Definition:—When the pleura is affected by a chronic inflammation in the various layers of its structure, adhesion usually takes place ultimately and consequent permanent change in the structure of these tissues. There may or may not be an exudate accompanying the chronic inflammation, and the condition may follow the sub-acute form of the disease in which there has been a free exudation.
Symptomatology:—The condition is one of long duration and the symptoms are by no means conspicuous. There is a sense of constriction in the diseased area, with almost constant dull pain. The breathing is interfered with and there is a dry, harsh, hacking cough, which the patient endeavors to control. Movement increases the pain and muscular effort increases the cough; there is but little if any expectoration, but quite frequently there is bronchial hemorrhage. Usually there is but little effusion.

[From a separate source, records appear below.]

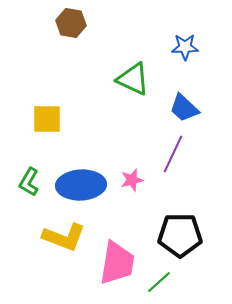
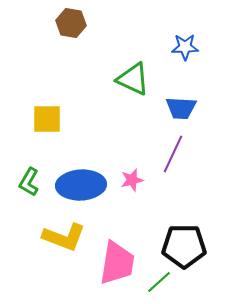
blue trapezoid: moved 3 px left; rotated 40 degrees counterclockwise
black pentagon: moved 4 px right, 11 px down
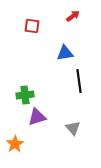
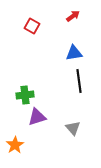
red square: rotated 21 degrees clockwise
blue triangle: moved 9 px right
orange star: moved 1 px down
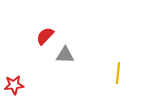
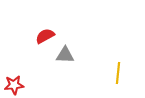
red semicircle: rotated 18 degrees clockwise
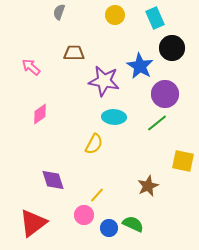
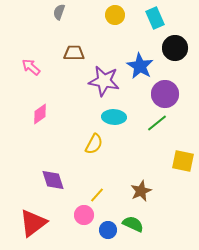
black circle: moved 3 px right
brown star: moved 7 px left, 5 px down
blue circle: moved 1 px left, 2 px down
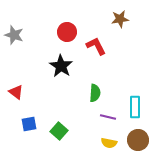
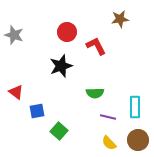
black star: rotated 20 degrees clockwise
green semicircle: rotated 84 degrees clockwise
blue square: moved 8 px right, 13 px up
yellow semicircle: rotated 35 degrees clockwise
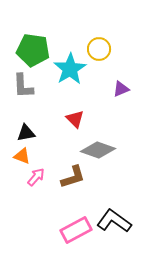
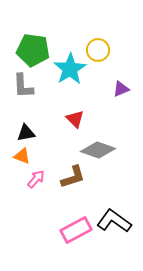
yellow circle: moved 1 px left, 1 px down
pink arrow: moved 2 px down
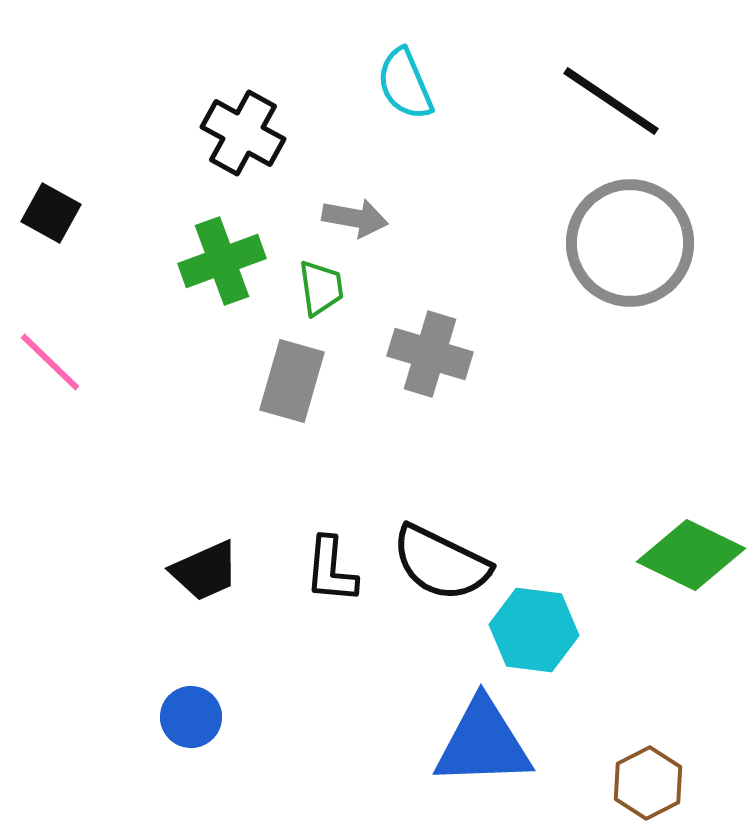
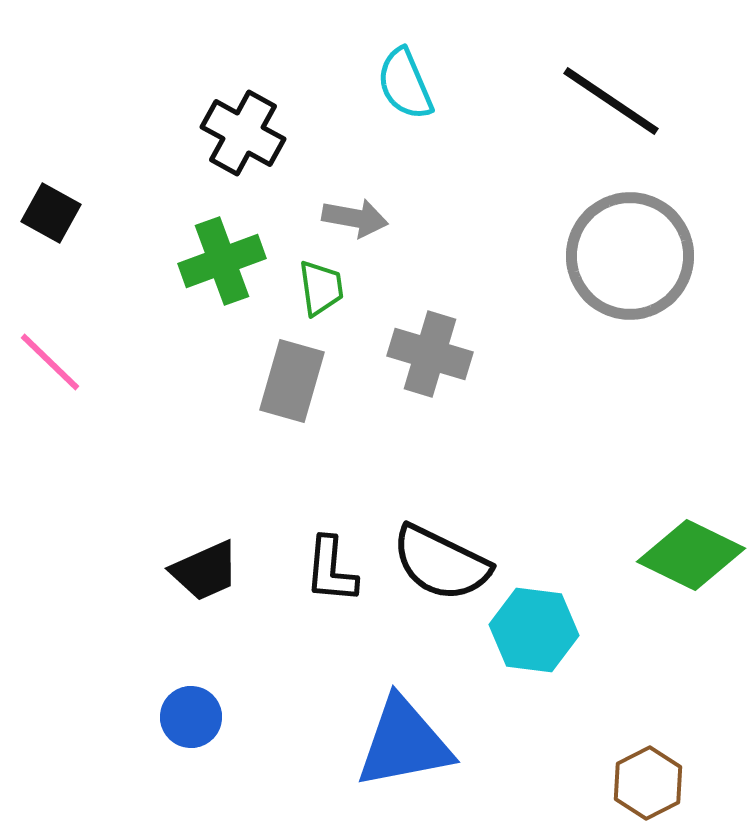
gray circle: moved 13 px down
blue triangle: moved 79 px left; rotated 9 degrees counterclockwise
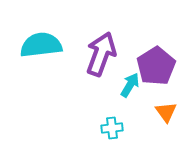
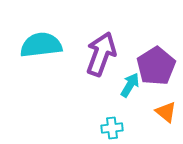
orange triangle: rotated 15 degrees counterclockwise
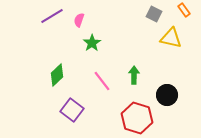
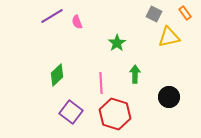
orange rectangle: moved 1 px right, 3 px down
pink semicircle: moved 2 px left, 2 px down; rotated 40 degrees counterclockwise
yellow triangle: moved 2 px left, 1 px up; rotated 25 degrees counterclockwise
green star: moved 25 px right
green arrow: moved 1 px right, 1 px up
pink line: moved 1 px left, 2 px down; rotated 35 degrees clockwise
black circle: moved 2 px right, 2 px down
purple square: moved 1 px left, 2 px down
red hexagon: moved 22 px left, 4 px up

Treatment:—Specific indications are not marked in this condition, yet they should be diligently looked for and met with exactness and precision. The suggestions made for treatment during the convalescence of patients who have suffered from other forms of pleurisy should be followed with great care in these cases, immediate effort being made to restore the vital tone of the patient, to improve the function of the gastro intestinal tract, to stimulate nutrition and to encourage the full development of the functional action of the lungs and respiratory apparatus. The author has obtained good results from the occasional use of counter irritation over the diseased area. Out of door exercise in mild weather and deep breathing systematically performed are very important.